市場は、この強気なシナリオを現時点では支持している。アナリストのコンセンサスは「強気買い」で、目標株価は2,000円と、現在の株価から60%以上の上昇余地を見込んでいる。PER(株価収益率)9.81倍、PBR(株価純資産倍率)1.65倍という指標も 、株価に割高感がないことを示唆している。

今後の焦点

G-7ホールディングスの決算は、安定事業の利益を成長事業へ再投資するという、ポートフォリオ経営の教科書的な成功例を示している。そして、主力事業が「成長痛」に喘ぐ中で断行された大幅増配は、その戦略に対する経営陣の絶対的な自信の表れだ。
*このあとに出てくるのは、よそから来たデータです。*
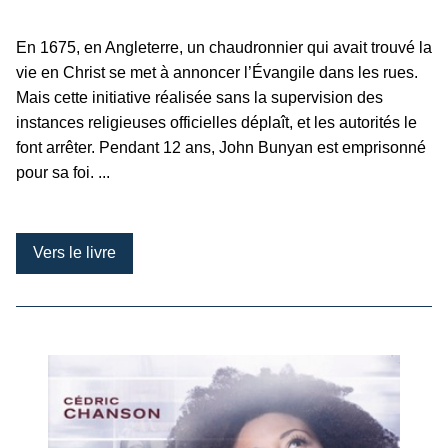
En 1675, en Angleterre, un chaudronnier qui avait trouvé la
vie en Christ se met à annoncer l’Évangile dans les rues.
Mais cette initiative réalisée sans la supervision des
instances religieuses officielles déplaît, et les autorités le
font arrêter. Pendant 12 ans, John Bunyan est emprisonné
pour sa foi. ...
Vers le livre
今後のG-7ホールディングスを占う上で、注目すべきは以下の3点である。

  1. 下半期の実行力:計画通り、前年比20.5%増という利益の急加速を実現できるか。
  2. 精肉事業の黒字化:市況変動への耐性を高め、収益化への道筋をつけられるか。
  3. 次なる成長軸:マレーシア出店を足がかりに、海外展開を本格化させるのか。

これらの問いに対する答えが、同社の次なる企業価値を決定づけることになるだろう。